Zaravellas v. Armstrong, 2016 ONSC 3616

A good refresher on the test for Gross Negligence

Released June 3, 2016 | Full Decision [CanLII]

On December 23, 2007 the Plaintiff fell on a City of Toronto sidewalk, which was covered in ice.  A severe snow storm had occurred one week prior and the City had been working to clear the snow and ice from this storm. In his determination  of whether the City was grossly negligent, the trial judge cited a two part test:

  1. Was the municipality’s general  policy with respect to ice and snow removal a reasonable one?
  2. Was the municipality’s response on the occasion in question (that is to say, the implementation of its policy) reasonable?

The Court found the City was not grossly negligent.  They had a number of measures in place to deal with the presence of ice and snow on the roads and sidewalks, including patrols, ploughing plans, and a complaint system. The trial judge also found that on the occasion in question, the City’s response was reasonable.

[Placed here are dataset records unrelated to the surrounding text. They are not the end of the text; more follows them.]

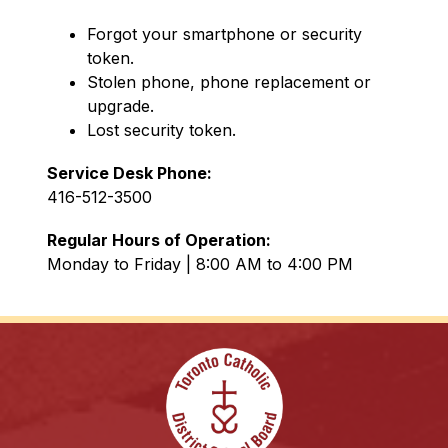
Forgot your smartphone or security 
token.
Stolen phone, phone replacement or 
upgrade.
Lost security token.
Service Desk Phone: 
416-512-3500
Regular Hours of Operation: 
Monday to Friday | 8:00 AM to 4:00 PM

Thy City initiated their ploughing operations when the heavy snowfall began and continued until conditions improved on December 21, 2007. The temperature remained above freezing on the day before and after the Plaintiff’s fall and for that reason it was reasonable for the sidewalks to remain unsalted.

Despite not finding any gross negligence, the trial judge assessed the Plaintiff’s contributory negligence at 25% for wearing shoes that were not fit for the weather.